The aggregate 26,631,330 new common shares of no par value issued in connection with the integrated fundraise have received conditional approval for listing and trading on the Toronto Stock Exchange and have been admitted to trading on the AIM market of the London Stock Exchange.
In addition, the Company has issued unsecured non-convertible debt securities with an aggregate principal amount of approximately US$8.4 million to Purebond Limited as part of the integrated fundraise.
2026 Annual and Special Meeting of Shareholders
Touchstone’s virtual Annual and Special Meeting of Shareholders (the “Meeting”) will be held on Thursday, July 23, 2026 at 8:00 a.m. (Mountain Time).
Registered and beneficial shareholders will be mailed a notice-and-access notification and form of proxy on or about June 23, 2026, advising as to the electronic availability of the Meeting materials, including the 2026 Management Information Circular, the 2025 audited consolidated financial statements and related Management’s Discussion and Analysis. For holders of the Company’s depositary interests, hard copies of the Circular and form of direction will be mailed on or about June 23, 2026.
The Meeting materials will be available under the Company’s profile on SEDAR+ and on the Company’s website following mailing.
Among other matters to be considered at the Meeting, independent shareholders will be asked to approve a resolution pursuant to which the Debt Securities would be repaid in full and the repayment proceeds would be applied to subscribe for 89,765,000 new common shares of the Company. Further information regarding the resolution will be included in the Circular.
As previously disclosed in the Company’s June 8, 2026 announcement, Purebond’s entry into the subscription agreement, together with the proposed repayment of the Debt Securities and resubscription for common shares, constitutes a related party transaction under Multilateral Instrument 61-101 – Protection of Minority Security Holders in Special Transactions.

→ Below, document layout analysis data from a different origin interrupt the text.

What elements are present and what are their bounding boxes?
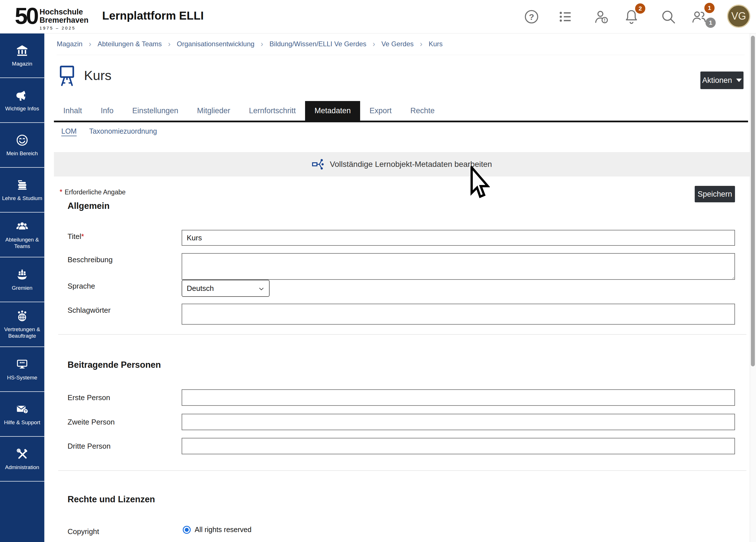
contacts-icon[interactable]	[691, 9, 707, 25]
schlagwoerter-label: Schlagwörter	[68, 306, 111, 315]
breadcrumb-link[interactable]: Ve Gerdes	[381, 40, 413, 48]
sidebar-item-lehre-studium[interactable]: Lehre & Studium	[0, 168, 44, 213]
course-flipchart-icon	[58, 64, 76, 88]
copyright-radio-row: All rights reserved	[183, 526, 251, 534]
schlagwoerter-input[interactable]	[182, 304, 735, 325]
sidebar-item-label: Magazin	[11, 60, 34, 67]
sidebar-item-hs-systeme[interactable]: *** HS-Systeme	[0, 347, 44, 392]
chevron-down-icon	[258, 285, 264, 291]
contacts-badge-requests: 1	[705, 18, 716, 28]
breadcrumb-separator: ›	[373, 40, 375, 49]
svg-text:?: ?	[529, 12, 534, 22]
beschreibung-textarea[interactable]	[182, 253, 735, 280]
actions-button[interactable]: Aktionen	[700, 72, 744, 89]
zweite-person-input[interactable]	[182, 414, 735, 430]
tab-rechte[interactable]: Rechte	[401, 101, 444, 121]
people-group-icon	[16, 220, 29, 233]
section-heading-rechte: Rechte und Lizenzen	[68, 494, 155, 505]
books-icon	[16, 178, 29, 192]
copyright-radio-selected[interactable]	[183, 526, 191, 534]
breadcrumb-separator: ›	[261, 40, 263, 49]
user-avatar[interactable]: VG	[727, 5, 750, 28]
monitor-icon: ***	[16, 358, 29, 371]
sidebar-item-label: Gremien	[11, 285, 34, 291]
breadcrumb-separator: ›	[168, 40, 171, 49]
bell-badge: 2	[635, 3, 645, 14]
smiley-icon	[16, 134, 29, 147]
sidebar-item-wichtige-infos[interactable]: Wichtige Infos	[0, 78, 44, 123]
sprache-select[interactable]: Deutsch	[182, 280, 270, 297]
vertical-scrollbar-thumb[interactable]	[751, 36, 755, 366]
breadcrumb-link[interactable]: Magazin	[57, 40, 83, 48]
sidebar-item-magazin[interactable]: Magazin	[0, 33, 44, 78]
sidebar-item-hilfe-support[interactable]: ? Hilfe & Support	[0, 392, 44, 437]
breadcrumb-separator: ›	[89, 40, 91, 49]
sidebar-item-gremien[interactable]: Gremien	[0, 257, 44, 302]
required-hint-text: Erforderliche Angabe	[65, 188, 126, 196]
titel-input[interactable]	[182, 230, 735, 246]
subtab-lom[interactable]: LOM	[61, 127, 77, 135]
page-title: Kurs	[84, 68, 112, 83]
tab-export[interactable]: Export	[360, 101, 401, 121]
todo-list-icon[interactable]	[557, 9, 574, 25]
tab-lernfortschritt[interactable]: Lernfortschritt	[240, 101, 305, 121]
envelope-question-icon: ?	[16, 403, 29, 416]
sidebar-item-vertretungen-beauftragte[interactable]: Vertretungen & Beauftragte	[0, 302, 44, 347]
sidebar-item-mein-bereich[interactable]: Mein Bereich	[0, 123, 44, 168]
radio-dot	[185, 528, 189, 532]
sprache-selected-value: Deutsch	[187, 284, 214, 293]
breadcrumb-link[interactable]: Kurs	[429, 40, 443, 48]
breadcrumb: Magazin › Abteilungen & Teams › Organisa…	[57, 33, 745, 55]
page: { "header": { "logo_number": "50", "logo…	[0, 0, 756, 542]
erste-person-input[interactable]	[182, 389, 735, 406]
chevron-down-icon	[736, 79, 742, 82]
megaphone-icon	[16, 89, 29, 102]
sprache-label: Sprache	[68, 282, 95, 291]
sidebar-item-administration[interactable]: Administration	[0, 437, 44, 482]
section-divider	[58, 334, 746, 335]
svg-text:!: !	[604, 18, 606, 23]
people-in-hand-icon	[16, 268, 29, 281]
tab-inhalt[interactable]: Inhalt	[54, 101, 91, 121]
edit-full-metadata-banner[interactable]: Vollständige Lernobjekt-Metadaten bearbe…	[54, 152, 750, 177]
tools-icon	[16, 448, 29, 461]
sidebar-item-label: Administration	[4, 464, 41, 470]
beschreibung-label: Beschreibung	[68, 255, 113, 264]
tab-info[interactable]: Info	[91, 101, 123, 121]
copyright-option-label: All rights reserved	[195, 526, 251, 534]
required-asterisk: *	[60, 188, 62, 196]
sidebar-item-label: HS-Systeme	[6, 374, 39, 381]
titel-label: Titel*	[68, 232, 84, 241]
tab-mitglieder[interactable]: Mitglieder	[188, 101, 240, 121]
breadcrumb-link[interactable]: Bildung/Wissen/ELLI Ve Gerdes	[270, 40, 367, 48]
contacts-badge-new: 1	[704, 3, 715, 13]
breadcrumb-separator: ›	[420, 40, 423, 49]
globe-people-icon	[16, 310, 29, 323]
vertical-scrollbar-track[interactable]	[750, 33, 756, 542]
sidebar-item-label: Mein Bereich	[5, 150, 39, 157]
logo-text: Hochschule Bremerhaven 1975 – 2025	[39, 8, 89, 30]
breadcrumb-link[interactable]: Organisationsentwicklung	[177, 40, 254, 48]
metadata-nodes-icon	[312, 158, 325, 171]
dritte-person-input[interactable]	[182, 438, 735, 454]
tab-metadaten[interactable]: Metadaten	[305, 101, 360, 121]
svg-text:***: ***	[20, 361, 25, 365]
sidebar-item-abteilungen-teams[interactable]: Abteilungen & Teams	[0, 213, 44, 257]
app-title: Lernplattform ELLI	[102, 9, 204, 22]
titel-required-asterisk: *	[81, 232, 84, 240]
logo-name-line2: Bremerhaven	[39, 16, 89, 24]
breadcrumb-link[interactable]: Abteilungen & Teams	[98, 40, 162, 48]
search-icon[interactable]	[660, 9, 677, 25]
subtab-taxonomiezuordnung[interactable]: Taxonomiezuordnung	[89, 127, 157, 135]
edit-full-metadata-label: Vollständige Lernobjekt-Metadaten bearbe…	[330, 160, 492, 169]
sidebar-item-label: Vertretungen & Beauftragte	[0, 326, 44, 339]
save-button[interactable]: Speichern	[695, 186, 735, 202]
help-icon[interactable]: ?	[523, 9, 540, 25]
erste-person-label: Erste Person	[68, 393, 110, 402]
user-session-alert-icon[interactable]: !	[593, 9, 610, 25]
logo-name-line1: Hochschule	[39, 8, 89, 16]
tab-einstellungen[interactable]: Einstellungen	[123, 101, 188, 121]
zweite-person-label: Zweite Person	[68, 418, 115, 427]
titel-label-text: Titel	[68, 232, 81, 241]
logo-years: 1975 – 2025	[39, 26, 89, 30]
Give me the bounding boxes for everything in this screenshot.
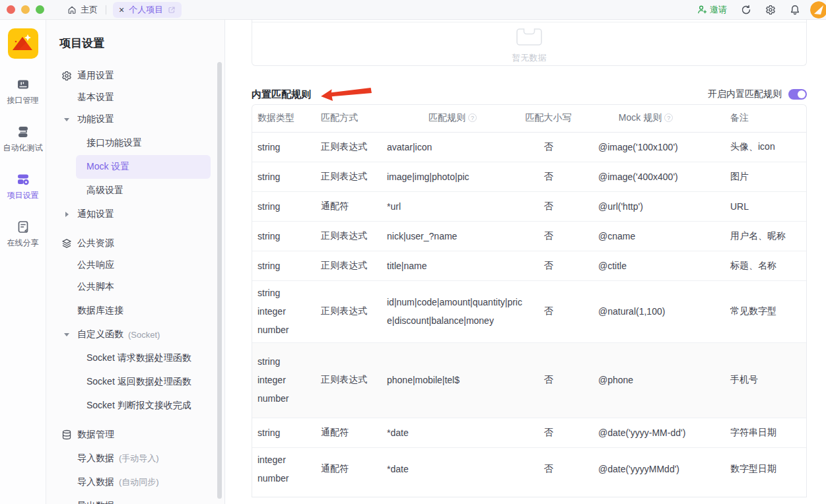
- invite-button[interactable]: 邀请: [697, 4, 727, 16]
- gear-icon: [61, 71, 72, 81]
- sidebar-item-label: 通用设置: [77, 70, 114, 82]
- window-zoom-button[interactable]: [36, 5, 44, 14]
- sidebar-item-database-connection[interactable]: 数据库连接: [46, 299, 224, 323]
- builtin-rules-toggle[interactable]: [788, 89, 807, 100]
- invite-label: 邀请: [710, 4, 727, 16]
- sidebar-item-label: 公共脚本: [77, 281, 114, 293]
- home-icon: [67, 5, 77, 15]
- cell-note: 用户名、昵称: [718, 221, 806, 251]
- sidebar-item-label: 基本设置: [77, 92, 114, 104]
- sidebar-item-import-data-manual[interactable]: 导入数据(手动导入): [46, 447, 224, 470]
- sidebar-item-import-data-auto[interactable]: 导入数据(自动同步): [46, 470, 224, 494]
- cell-match-method: 正则表达式: [316, 342, 382, 418]
- sidebar-item-label: 导入数据: [77, 476, 114, 488]
- help-icon[interactable]: ?: [468, 113, 477, 122]
- cell-mock-rule: @natural(1,100): [573, 280, 718, 342]
- help-icon[interactable]: ?: [664, 113, 673, 122]
- table-row: string正则表达式nick|user_?name否@cname用户名、昵称: [252, 221, 806, 251]
- caret-down-icon[interactable]: [61, 333, 72, 336]
- cell-case-sensitive: 否: [524, 132, 573, 162]
- cell-mock-rule: @image('400x400'): [573, 162, 718, 191]
- table-header-row: 数据类型 匹配方式 匹配规则? 匹配大小写 Mock 规则? 备注: [252, 105, 806, 132]
- external-link-icon[interactable]: [168, 6, 176, 14]
- rail-item-online-share[interactable]: 在线分享: [7, 220, 39, 249]
- cell-mock-rule: @cname: [573, 221, 718, 251]
- cell-note: 图片: [718, 162, 806, 191]
- sidebar-item-basic-settings[interactable]: 基本设置: [46, 88, 224, 108]
- rail-item-automation-test[interactable]: 自动化测试: [3, 125, 43, 154]
- sidebar-item-export-data[interactable]: 导出数据: [46, 494, 224, 504]
- cell-mock-rule: @phone: [573, 342, 718, 418]
- top-bar: 主页 × 个人项目 邀请: [0, 0, 826, 20]
- annotation-arrow-icon: [320, 85, 373, 104]
- cell-note: URL: [718, 191, 806, 221]
- cell-case-sensitive: 否: [524, 447, 573, 490]
- rail-label: 在线分享: [7, 237, 39, 249]
- divider: [252, 22, 806, 22]
- sidebar-item-common-resources[interactable]: 公共资源: [46, 232, 224, 255]
- sidebar-item-data-management[interactable]: 数据管理: [46, 423, 224, 447]
- window-close-button[interactable]: [7, 5, 15, 14]
- cell-match-method: 通配符: [316, 191, 382, 221]
- sidebar-item-socket-request-handler[interactable]: Socket 请求数据处理函数: [46, 346, 224, 370]
- sync-icon: [741, 5, 751, 15]
- sidebar-item-suffix: (自动同步): [119, 476, 159, 488]
- cell-data-type: string: [252, 418, 316, 447]
- sidebar-item-api-feature-settings[interactable]: 接口功能设置: [46, 131, 224, 155]
- cell-mock-rule: @ctitle: [573, 251, 718, 280]
- cell-case-sensitive: 否: [524, 280, 573, 342]
- sidebar-item-mock-settings[interactable]: Mock 设置: [76, 155, 211, 179]
- sidebar-item-custom-functions[interactable]: 自定义函数(Socket): [46, 323, 224, 346]
- sidebar-item-label: 高级设置: [86, 185, 123, 197]
- sidebar-item-common-script[interactable]: 公共脚本: [46, 275, 224, 299]
- table-row: integer number通配符*date否@date('yyyyMMdd')…: [252, 447, 806, 490]
- sidebar-item-label: 通知设置: [77, 208, 114, 220]
- cell-match-method: 通配符: [316, 447, 382, 490]
- user-avatar[interactable]: [810, 1, 826, 18]
- cell-data-type: string: [252, 221, 316, 251]
- rail-item-api-management[interactable]: 接口管理: [7, 77, 39, 106]
- tab-home[interactable]: 主页: [67, 4, 98, 16]
- caret-right-icon[interactable]: [61, 212, 72, 217]
- topbar-actions: 邀请: [697, 1, 826, 18]
- settings-button[interactable]: [765, 5, 776, 15]
- cell-case-sensitive: 否: [524, 162, 573, 191]
- sidebar-item-socket-message-complete[interactable]: Socket 判断报文接收完成: [46, 394, 224, 418]
- sidebar-item-label: 公共响应: [77, 259, 114, 271]
- column-header-data-type: 数据类型: [252, 105, 316, 132]
- app-logo[interactable]: [8, 28, 38, 59]
- column-header-case-sensitive: 匹配大小写: [524, 105, 573, 132]
- cell-case-sensitive: 否: [524, 418, 573, 447]
- close-tab-icon[interactable]: ×: [119, 5, 124, 15]
- cell-data-type: integer number: [252, 447, 316, 490]
- cell-mock-rule: @date('yyyy-MM-dd'): [573, 418, 718, 447]
- sync-button[interactable]: [741, 5, 751, 15]
- sidebar-item-label: 导出数据: [77, 500, 114, 504]
- sidebar-item-general-settings[interactable]: 通用设置: [46, 64, 224, 88]
- table-row: string正则表达式avatar|icon否@image('100x100')…: [252, 132, 806, 162]
- cell-mock-rule: @image('100x100'): [573, 132, 718, 162]
- online-share-icon: [16, 220, 30, 234]
- table-row: string通配符*url否@url('http')URL: [252, 191, 806, 221]
- gear-icon: [765, 5, 776, 15]
- caret-down-icon[interactable]: [61, 118, 72, 121]
- builtin-rules-table: 数据类型 匹配方式 匹配规则? 匹配大小写 Mock 规则? 备注 string…: [252, 104, 807, 497]
- tab-personal-project[interactable]: × 个人项目: [113, 2, 182, 18]
- rail-label: 自动化测试: [3, 142, 43, 154]
- sidebar-scrollbar[interactable]: [217, 62, 222, 499]
- sidebar-item-notification-settings[interactable]: 通知设置: [46, 203, 224, 226]
- sidebar-item-feature-settings[interactable]: 功能设置: [46, 108, 224, 131]
- sidebar-item-label: Socket 判断报文接收完成: [86, 400, 191, 412]
- sidebar-item-label: 数据管理: [77, 429, 114, 441]
- cell-case-sensitive: 否: [524, 251, 573, 280]
- notifications-button[interactable]: [790, 5, 800, 15]
- window-minimize-button[interactable]: [21, 5, 30, 14]
- sidebar-item-common-response[interactable]: 公共响应: [46, 255, 224, 275]
- cell-note: 标题、名称: [718, 251, 806, 280]
- cell-data-type: string: [252, 132, 316, 162]
- rail-item-project-settings[interactable]: 项目设置: [7, 172, 39, 201]
- left-rail: 接口管理 自动化测试 项目设置 在线分享: [0, 20, 46, 504]
- sidebar-item-advanced-settings[interactable]: 高级设置: [46, 179, 224, 203]
- sidebar-item-socket-response-handler[interactable]: Socket 返回数据处理函数: [46, 370, 224, 394]
- cell-match-method: 通配符: [316, 418, 382, 447]
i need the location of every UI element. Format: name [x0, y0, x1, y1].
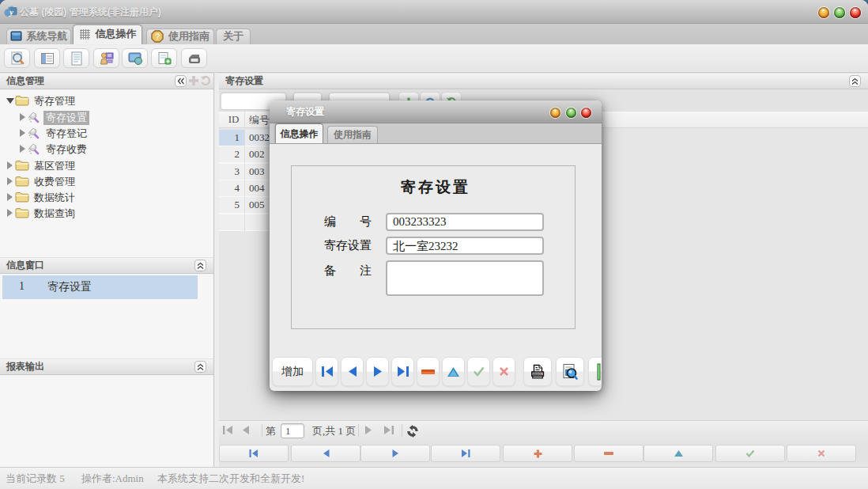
svg-text:?: ? [155, 32, 160, 41]
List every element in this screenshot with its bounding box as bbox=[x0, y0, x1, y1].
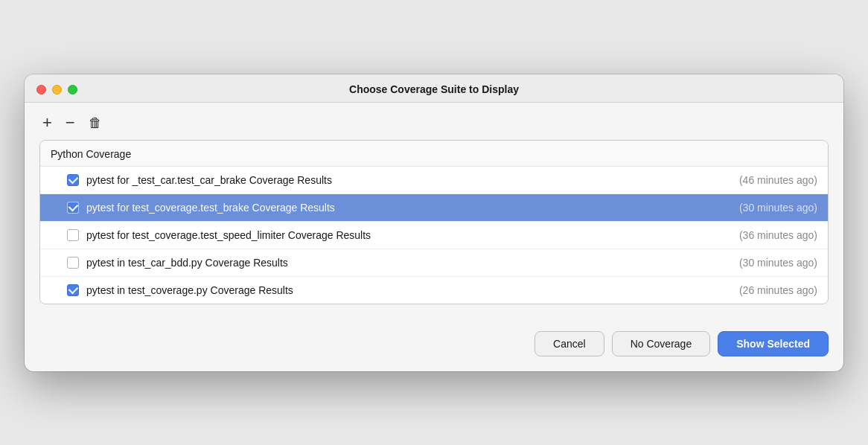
remove-button[interactable]: − bbox=[63, 113, 78, 132]
item-checkbox[interactable] bbox=[67, 174, 79, 186]
show-selected-button[interactable]: Show Selected bbox=[718, 331, 829, 356]
content-area: Python Coverage pytest for _test_car.tes… bbox=[25, 140, 843, 319]
item-checkbox[interactable] bbox=[67, 229, 79, 241]
traffic-lights bbox=[36, 85, 77, 95]
item-label: pytest in test_car_bdd.py Coverage Resul… bbox=[86, 257, 732, 269]
item-checkbox[interactable] bbox=[67, 202, 79, 214]
list-item[interactable]: pytest in test_coverage.py Coverage Resu… bbox=[40, 277, 828, 304]
item-label: pytest for test_coverage.test_brake Cove… bbox=[86, 202, 732, 214]
item-label: pytest in test_coverage.py Coverage Resu… bbox=[86, 284, 732, 296]
item-checkbox[interactable] bbox=[67, 257, 79, 269]
item-time: (30 minutes ago) bbox=[739, 257, 817, 269]
list-item[interactable]: pytest for test_coverage.test_speed_limi… bbox=[40, 222, 828, 249]
toolbar: + − 🗑 bbox=[25, 103, 843, 140]
item-label: pytest for test_coverage.test_speed_limi… bbox=[86, 229, 732, 241]
maximize-button[interactable] bbox=[68, 85, 77, 95]
group-header: Python Coverage bbox=[40, 141, 828, 167]
dialog-window: Choose Coverage Suite to Display + − 🗑 P… bbox=[25, 74, 843, 371]
no-coverage-button[interactable]: No Coverage bbox=[612, 331, 711, 356]
list-item[interactable]: pytest for _test_car.test_car_brake Cove… bbox=[40, 167, 828, 194]
delete-button[interactable]: 🗑 bbox=[86, 115, 105, 131]
cancel-button[interactable]: Cancel bbox=[534, 331, 604, 356]
item-checkbox[interactable] bbox=[67, 284, 79, 296]
window-title: Choose Coverage Suite to Display bbox=[349, 83, 519, 95]
titlebar: Choose Coverage Suite to Display bbox=[25, 74, 843, 103]
add-button[interactable]: + bbox=[39, 113, 55, 132]
item-time: (26 minutes ago) bbox=[739, 284, 817, 296]
list-item[interactable]: pytest in test_car_bdd.py Coverage Resul… bbox=[40, 249, 828, 277]
minimize-button[interactable] bbox=[52, 85, 62, 95]
item-time: (46 minutes ago) bbox=[739, 174, 817, 186]
list-item[interactable]: pytest for test_coverage.test_brake Cove… bbox=[40, 194, 828, 222]
item-label: pytest for _test_car.test_car_brake Cove… bbox=[86, 174, 732, 186]
close-button[interactable] bbox=[36, 85, 46, 95]
item-time: (36 minutes ago) bbox=[739, 229, 817, 241]
footer: Cancel No Coverage Show Selected bbox=[25, 319, 843, 371]
item-time: (30 minutes ago) bbox=[739, 202, 817, 214]
coverage-list: Python Coverage pytest for _test_car.tes… bbox=[39, 140, 829, 304]
items-list: pytest for _test_car.test_car_brake Cove… bbox=[40, 167, 828, 304]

The repayment of the Debt Securities and the application of the proceeds to a subscription for common shares are subject to receipt of required shareholder and regulatory approvals.
The repayment and resubscription will result in the issuance of additional common shares to Purebond, an insider of the Company, and are expected to result in Purebond becoming a control person. The transaction will be subject to approval by disinterested shareholders in accordance with TSX requirements and MI 61-101, with Purebond and other participating insiders, and their affiliates and associates, excluded from voting.